Dataset items
-- Opening Marker --

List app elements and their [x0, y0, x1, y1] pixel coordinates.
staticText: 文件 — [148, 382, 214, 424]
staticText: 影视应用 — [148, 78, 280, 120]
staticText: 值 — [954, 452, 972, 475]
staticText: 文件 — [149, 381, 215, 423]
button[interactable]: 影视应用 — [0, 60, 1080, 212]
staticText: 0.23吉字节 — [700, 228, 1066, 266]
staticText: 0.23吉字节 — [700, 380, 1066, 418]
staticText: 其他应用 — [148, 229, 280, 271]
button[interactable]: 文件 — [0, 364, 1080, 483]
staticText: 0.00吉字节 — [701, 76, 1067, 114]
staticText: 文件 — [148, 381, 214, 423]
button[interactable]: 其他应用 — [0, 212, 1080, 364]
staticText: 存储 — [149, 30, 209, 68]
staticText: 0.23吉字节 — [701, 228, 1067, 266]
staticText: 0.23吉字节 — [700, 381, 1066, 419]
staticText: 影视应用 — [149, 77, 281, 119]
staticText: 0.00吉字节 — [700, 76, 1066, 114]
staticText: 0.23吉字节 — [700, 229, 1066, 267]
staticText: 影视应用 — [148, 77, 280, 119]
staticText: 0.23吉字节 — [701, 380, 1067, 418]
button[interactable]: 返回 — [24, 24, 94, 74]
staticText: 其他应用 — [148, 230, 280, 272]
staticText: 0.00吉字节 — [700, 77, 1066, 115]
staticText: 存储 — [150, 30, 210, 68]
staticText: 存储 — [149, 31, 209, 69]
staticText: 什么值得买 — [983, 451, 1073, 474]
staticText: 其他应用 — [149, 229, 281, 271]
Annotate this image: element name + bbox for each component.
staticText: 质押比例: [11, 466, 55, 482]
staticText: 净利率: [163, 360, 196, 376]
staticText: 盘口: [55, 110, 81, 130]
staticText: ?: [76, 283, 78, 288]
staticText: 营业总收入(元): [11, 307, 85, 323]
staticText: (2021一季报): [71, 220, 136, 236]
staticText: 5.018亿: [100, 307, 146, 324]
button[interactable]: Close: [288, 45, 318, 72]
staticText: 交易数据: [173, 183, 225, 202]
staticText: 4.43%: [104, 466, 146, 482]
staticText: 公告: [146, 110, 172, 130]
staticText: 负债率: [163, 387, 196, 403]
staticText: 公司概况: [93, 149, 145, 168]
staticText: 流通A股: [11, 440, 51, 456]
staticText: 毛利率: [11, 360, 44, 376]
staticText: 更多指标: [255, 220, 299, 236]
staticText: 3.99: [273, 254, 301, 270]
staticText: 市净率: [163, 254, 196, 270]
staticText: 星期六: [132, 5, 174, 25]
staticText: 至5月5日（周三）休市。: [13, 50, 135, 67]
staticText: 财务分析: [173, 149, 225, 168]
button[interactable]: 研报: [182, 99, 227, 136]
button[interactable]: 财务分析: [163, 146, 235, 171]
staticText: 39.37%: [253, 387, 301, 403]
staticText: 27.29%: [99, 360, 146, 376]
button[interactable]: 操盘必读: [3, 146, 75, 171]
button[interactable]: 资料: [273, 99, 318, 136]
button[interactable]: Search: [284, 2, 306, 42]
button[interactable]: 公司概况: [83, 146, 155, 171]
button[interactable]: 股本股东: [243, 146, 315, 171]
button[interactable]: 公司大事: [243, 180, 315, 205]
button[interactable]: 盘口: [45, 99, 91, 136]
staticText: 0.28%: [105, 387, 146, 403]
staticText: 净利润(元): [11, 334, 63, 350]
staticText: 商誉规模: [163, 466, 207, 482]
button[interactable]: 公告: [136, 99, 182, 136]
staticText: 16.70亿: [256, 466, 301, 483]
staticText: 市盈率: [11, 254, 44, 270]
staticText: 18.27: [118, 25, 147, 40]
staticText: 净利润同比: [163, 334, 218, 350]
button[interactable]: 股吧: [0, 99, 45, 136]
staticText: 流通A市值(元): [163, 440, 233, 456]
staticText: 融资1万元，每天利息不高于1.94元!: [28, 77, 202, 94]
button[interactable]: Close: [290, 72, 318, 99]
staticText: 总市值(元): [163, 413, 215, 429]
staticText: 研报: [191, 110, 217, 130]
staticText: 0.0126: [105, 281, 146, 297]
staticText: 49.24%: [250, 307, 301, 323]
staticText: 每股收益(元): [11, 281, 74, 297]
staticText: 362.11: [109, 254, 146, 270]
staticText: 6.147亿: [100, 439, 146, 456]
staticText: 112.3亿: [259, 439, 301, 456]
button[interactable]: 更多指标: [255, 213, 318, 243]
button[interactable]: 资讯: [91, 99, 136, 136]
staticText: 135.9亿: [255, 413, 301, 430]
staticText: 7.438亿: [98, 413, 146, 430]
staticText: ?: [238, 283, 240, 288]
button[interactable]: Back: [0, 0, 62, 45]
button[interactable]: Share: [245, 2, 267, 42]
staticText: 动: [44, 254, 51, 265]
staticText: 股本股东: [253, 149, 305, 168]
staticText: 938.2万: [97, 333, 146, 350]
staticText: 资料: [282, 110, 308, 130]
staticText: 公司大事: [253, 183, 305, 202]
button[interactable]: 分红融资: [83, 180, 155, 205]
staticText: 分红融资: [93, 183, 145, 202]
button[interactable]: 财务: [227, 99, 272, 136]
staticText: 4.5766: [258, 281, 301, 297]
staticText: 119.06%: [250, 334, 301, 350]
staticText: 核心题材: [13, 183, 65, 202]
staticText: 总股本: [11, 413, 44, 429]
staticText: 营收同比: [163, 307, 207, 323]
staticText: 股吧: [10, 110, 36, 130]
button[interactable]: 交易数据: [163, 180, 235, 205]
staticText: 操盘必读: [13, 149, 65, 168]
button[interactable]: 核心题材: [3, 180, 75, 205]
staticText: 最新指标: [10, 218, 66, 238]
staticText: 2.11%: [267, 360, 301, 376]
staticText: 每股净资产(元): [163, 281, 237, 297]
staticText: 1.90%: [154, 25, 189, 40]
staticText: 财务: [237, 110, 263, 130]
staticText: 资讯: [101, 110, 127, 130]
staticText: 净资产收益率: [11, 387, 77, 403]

-- Closing Marker --

Task prompt: Only the lines that contain the string "更多指标" are to be copied from the records.

Completed exercise:
staticText: 更多指标: [255, 220, 299, 236]
button[interactable]: 更多指标: [255, 213, 318, 243]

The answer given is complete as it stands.